### [WORK TO BE COMPLETED]
Each record needs to be transcribed word for word, though without its pictures.

### [DATA SHOWN]
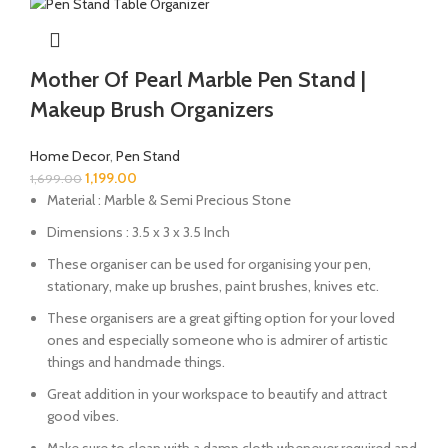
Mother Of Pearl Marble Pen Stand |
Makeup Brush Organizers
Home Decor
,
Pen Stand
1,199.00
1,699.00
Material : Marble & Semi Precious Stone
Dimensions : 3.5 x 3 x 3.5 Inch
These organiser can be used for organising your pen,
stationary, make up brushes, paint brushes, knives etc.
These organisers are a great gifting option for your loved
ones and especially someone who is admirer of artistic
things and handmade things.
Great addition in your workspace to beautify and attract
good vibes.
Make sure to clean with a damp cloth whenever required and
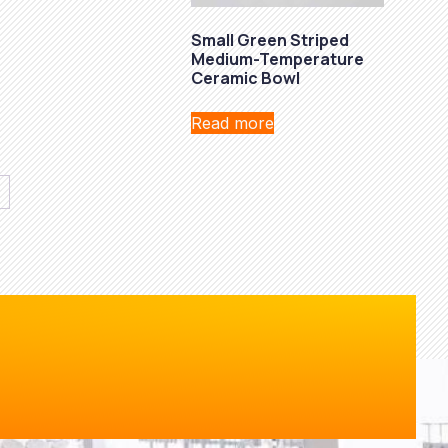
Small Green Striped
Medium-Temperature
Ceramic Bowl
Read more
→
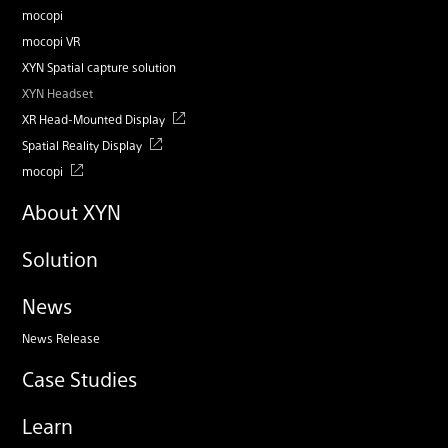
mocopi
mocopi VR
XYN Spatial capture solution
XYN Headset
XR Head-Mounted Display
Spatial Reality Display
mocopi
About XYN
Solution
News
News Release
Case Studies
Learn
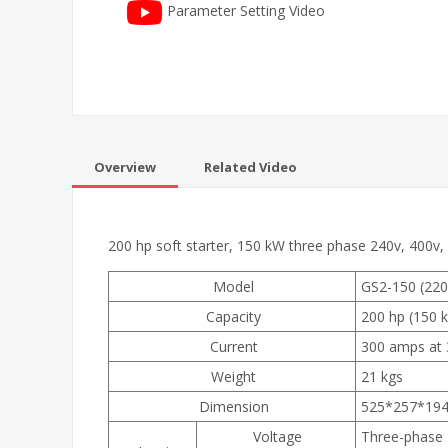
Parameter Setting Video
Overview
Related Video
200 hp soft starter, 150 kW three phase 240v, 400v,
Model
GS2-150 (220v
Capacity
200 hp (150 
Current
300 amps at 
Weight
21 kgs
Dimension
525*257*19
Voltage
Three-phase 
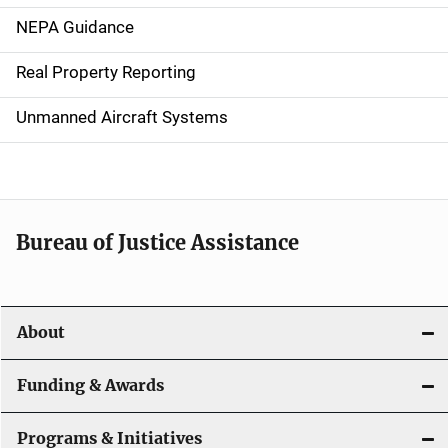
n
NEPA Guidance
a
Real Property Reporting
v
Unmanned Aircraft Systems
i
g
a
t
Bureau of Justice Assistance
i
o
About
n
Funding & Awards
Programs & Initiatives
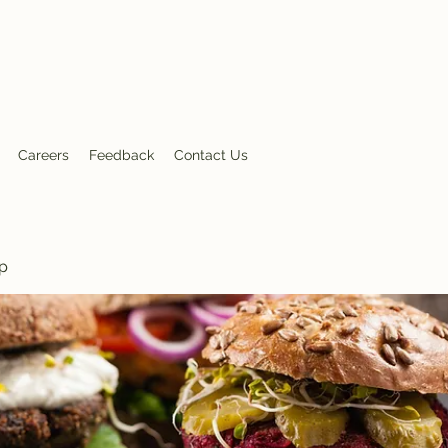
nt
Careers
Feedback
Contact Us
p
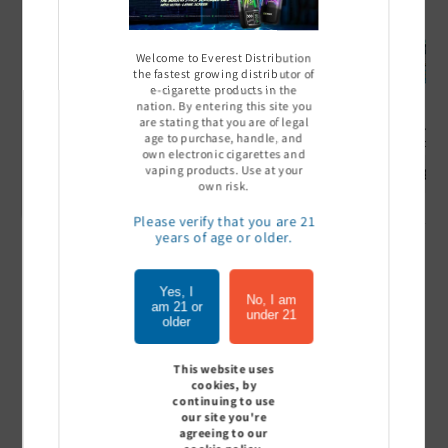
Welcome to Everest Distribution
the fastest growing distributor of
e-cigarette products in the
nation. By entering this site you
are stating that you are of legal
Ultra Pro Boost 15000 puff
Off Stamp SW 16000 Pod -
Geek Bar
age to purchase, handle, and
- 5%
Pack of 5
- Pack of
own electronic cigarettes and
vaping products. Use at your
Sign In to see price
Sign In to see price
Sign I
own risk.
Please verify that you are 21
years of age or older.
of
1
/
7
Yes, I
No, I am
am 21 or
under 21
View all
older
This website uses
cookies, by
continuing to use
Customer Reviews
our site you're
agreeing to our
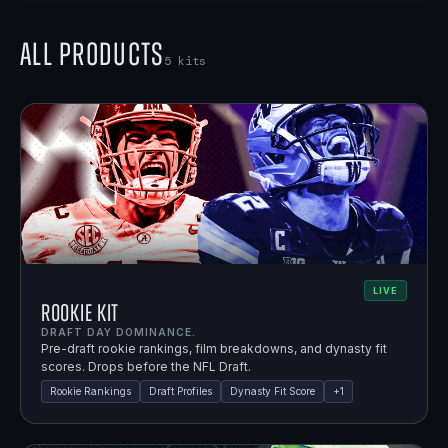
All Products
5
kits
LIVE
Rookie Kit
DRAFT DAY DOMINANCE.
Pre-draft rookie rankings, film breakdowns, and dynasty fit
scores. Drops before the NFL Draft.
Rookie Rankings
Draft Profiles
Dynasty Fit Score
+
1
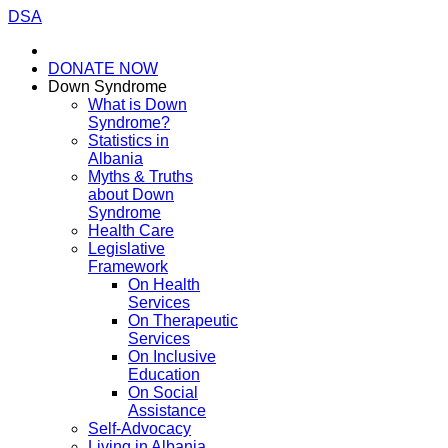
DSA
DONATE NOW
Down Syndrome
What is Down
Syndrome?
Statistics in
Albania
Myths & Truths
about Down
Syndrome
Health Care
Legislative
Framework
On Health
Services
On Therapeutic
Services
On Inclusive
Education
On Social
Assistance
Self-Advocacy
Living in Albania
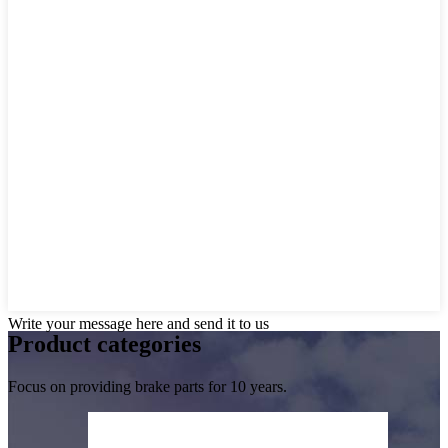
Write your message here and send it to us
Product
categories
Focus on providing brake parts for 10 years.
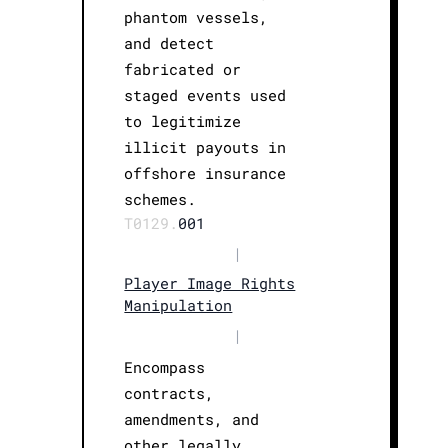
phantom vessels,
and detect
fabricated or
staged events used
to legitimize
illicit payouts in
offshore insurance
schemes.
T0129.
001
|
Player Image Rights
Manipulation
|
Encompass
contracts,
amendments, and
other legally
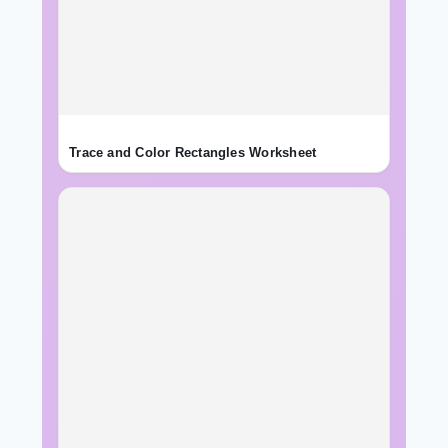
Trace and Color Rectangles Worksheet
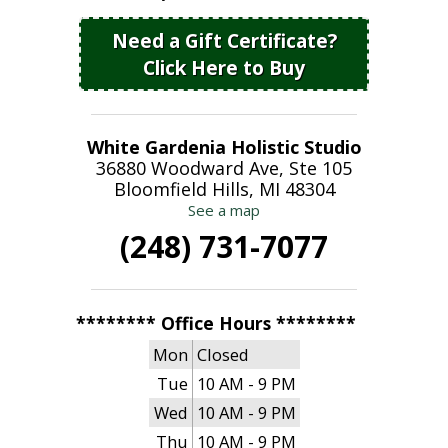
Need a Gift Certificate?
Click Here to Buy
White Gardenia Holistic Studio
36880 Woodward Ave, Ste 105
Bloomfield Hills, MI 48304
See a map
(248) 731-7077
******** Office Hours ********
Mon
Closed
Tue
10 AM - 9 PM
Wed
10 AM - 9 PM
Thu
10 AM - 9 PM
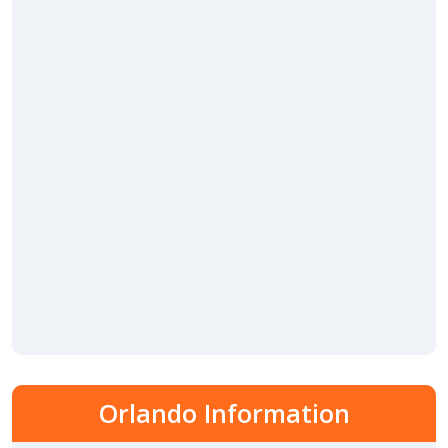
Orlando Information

### [ANSWER SPACE]
Mother Of Pearl Marble Pen Stand |
Makeup Brush Organizers
Home Decor
,
Pen Stand
1,199.00
1,699.00
Material : Marble & Semi Precious Stone
Dimensions : 3.5 x 3 x 3.5 Inch
These organiser can be used for organising your pen,
stationary, make up brushes, paint brushes, knives etc.
These organisers are a great gifting option for your loved
ones and especially someone who is admirer of artistic
things and handmade things.
Great addition in your workspace to beautify and attract
good vibes.
Make sure to clean with a damp cloth whenever required and
Small Green Striped
Medium-Temperature
Ceramic Bowl
Read more
→
mocopi
mocopi VR
XYN Spatial capture solution
XYN Headset
XR Head-Mounted Display
Spatial Reality Display
mocopi
About XYN
Solution
News
News Release
Case Studies
Learn
Parameter Setting Video
Overview
Related Video
200 hp soft starter, 150 kW three phase 240v, 400v,
Model
GS2-150 (220v
Capacity
200 hp (150 
Current
300 amps at 
Weight
21 kgs
Dimension
525*257*19
Voltage
Three-phase 
n
NEPA Guidance
a
Real Property Reporting
v
Unmanned Aircraft Systems
i
g
a
t
Bureau of Justice Assistance
i
o
About
n
Funding & Awards
Programs & Initiatives
nt
Careers
Feedback
Contact Us
p
Welcome to Everest Distribution
the fastest growing distributor of
e-cigarette products in the
nation. By entering this site you
are stating that you are of legal
Ultra Pro Boost 15000 puff
Off Stamp SW 16000 Pod -
Geek Bar
age to purchase, handle, and
- 5%
Pack of 5
- Pack of
own electronic cigarettes and
vaping products. Use at your
Sign In to see price
Sign In to see price
Sign I
own risk.
Please verify that you are 21
years of age or older.
of
1
/
7
Yes, I
No, I am
am 21 or
under 21
View all
older
This website uses
cookies, by
continuing to use
Customer Reviews
our site you're
agreeing to our
All Products
5
kits
LIVE
Rookie Kit
DRAFT DAY DOMINANCE.
Pre-draft rookie rankings, film breakdowns, and dynasty fit
scores. Drops before the NFL Draft.
Rookie Rankings
Draft Profiles
Dynasty Fit Score
+
1
DSA
DONATE NOW
Down Syndrome
What is Down
Syndrome?
Statistics in
Albania
Myths & Truths
about Down
Syndrome
Health Care
Legislative
Framework
On Health
Services
On Therapeutic
Services
On Inclusive
Education
On Social
Assistance
Self-Advocacy
Living in Albania
Write your message here and send it to us
Product
categories
Focus on providing brake parts for 10 years.
phantom vessels,
and detect
fabricated or
staged events used
to legitimize
illicit payouts in
offshore insurance
schemes.
T0129.
001
|
Player Image Rights
Manipulation
|
Encompass
contracts,
amendments, and
other legally
Trace and Color Rectangles Worksheet
Need a Gift Certificate?
Click Here to Buy
White Gardenia Holistic Studio
36880 Woodward Ave, Ste 105
Bloomfield Hills, MI 48304
See a map
(248) 731-7077
******** Office Hours ********
Mon
Closed
Tue
10 AM - 9 PM
Wed
10 AM - 9 PM
Thu
10 AM - 9 PM
Orlando Information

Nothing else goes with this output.